▶ _About this exercise_: Starting at the line that contains "Auswirkungen", transcribe each line through the end of the material below, exactly and nothing else, leaving out the pictures.

▶ _Data to examine_:
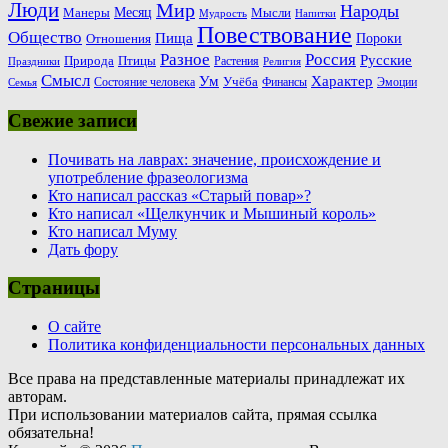
Люди
Мир
Народы
Месяц
Манеры
Мысли
Мудрость
Напитки
Повествование
Общество
Пища
Пороки
Отношения
Россия
Разное
Русские
Природа
Птицы
Растения
Праздники
Религия
Смысл
Ум
Характер
Учёба
Состояние человека
Финансы
Эмоции
Семья
Свежие записи
Почивать на лаврах: значение, происхождение и
употребление фразеологизма
Кто написал рассказ «Старый повар»?
Кто написал «Щелкунчик и Мышиный король»
Кто написал Муму
Дать фору
Страницы
О сайте
Политика конфиденциальности персональных данных
Все права на представленные материалы принадлежат их
авторам.
При использовании материалов сайта, прямая ссылка
обязательна!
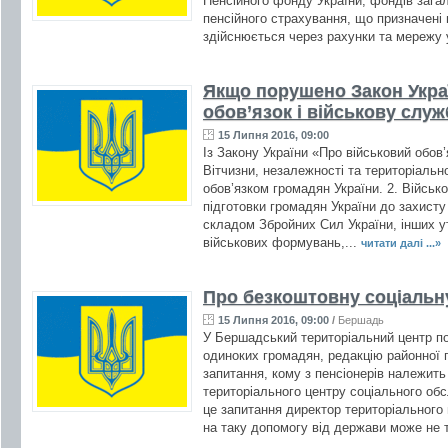
Пенсійного фонду України, фондів зага
пенсійного страхування, що призначені
здійснюється через рахунки та мережу 
Якщо порушено Закон Укра
обов’язок і військову служ
15 Липня 2016, 09:00
Із Закону України «Про військовий обов’
Вітчизни, незалежності та територіально
обов’язком громадян України. 2. Війсь
підготовки громадян України до захисту
складом Збройних Сил України, інших ут
військових формувань,...
читати далі ...»
Про безкоштовну соціальн
15 Липня 2016, 09:00
/
Бершадь
У Бершадський територіальний центр п
одиноких громадян, редакцію районної
запитання, кому з пенсіонерів належит
територіального центру соціального об
це запитання директор територіального
на таку допомогу від держави може не т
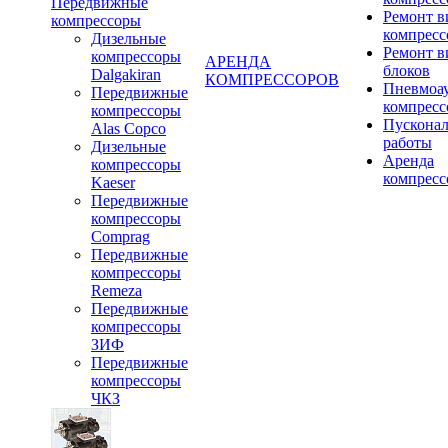
Передвижные
Ремонт 
компрессоры
компресс
Дизельные
Ремонт 
компрессоры
АРЕНДА
блоков
Dalgakiran
КОМПРЕССОРОВ
Пневмоа
Передвижные
компресс
компрессоры
Пускона
Alas Copco
работы
Дизельные
Аренда
компрессоры
компресс
Kaeser
Передвижные
компрессоры
Comprag
Передвижные
компрессоры
Remeza
Передвижные
компрессоры
ЗИФ
Передвижные
компрессоры
ЧКЗ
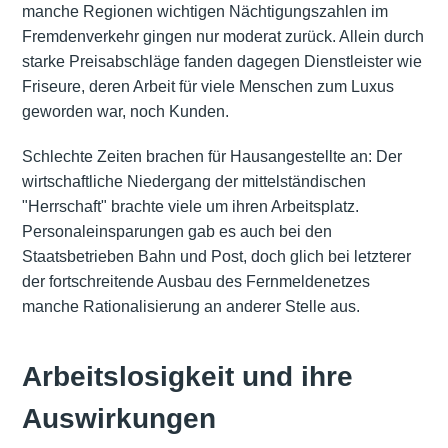
manche Regionen wichtigen Nächtigungszahlen im
Fremdenverkehr gingen nur moderat zurück. Allein durch
starke Preisabschläge fanden dagegen Dienstleister wie
Friseure, deren Arbeit für viele Menschen zum Luxus
geworden war, noch Kunden.
Schlechte Zeiten brachen für Hausangestellte an: Der
wirtschaftliche Niedergang der mittelständischen
"Herrschaft" brachte viele um ihren Arbeitsplatz.
Personaleinsparungen gab es auch bei den
Staatsbetrieben Bahn und Post, doch glich bei letzterer
der fortschreitende Ausbau des Fernmeldenetzes
manche Rationalisierung an anderer Stelle aus.
Arbeitslosigkeit und ihre
Auswirkungen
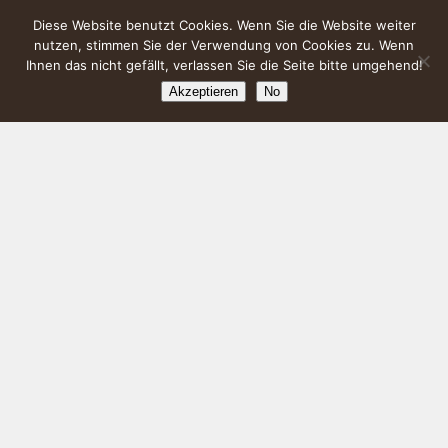
Diese Website benutzt Cookies. Wenn Sie die Website weiter
nutzen, stimmen Sie der Verwendung von Cookies zu. Wenn
Ihnen das nicht gefällt, verlassen Sie die Seite bitte umgehend!
Akzeptieren
No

▶ _Task answer_:
Auswirkungen
Diese Website benutzt Cookies. Wenn Sie die Website weiter
nutzen, stimmen Sie der Verwendung von Cookies zu. Wenn
Ihnen das nicht gefällt, verlassen Sie die Seite bitte umgehend!
Akzeptieren
No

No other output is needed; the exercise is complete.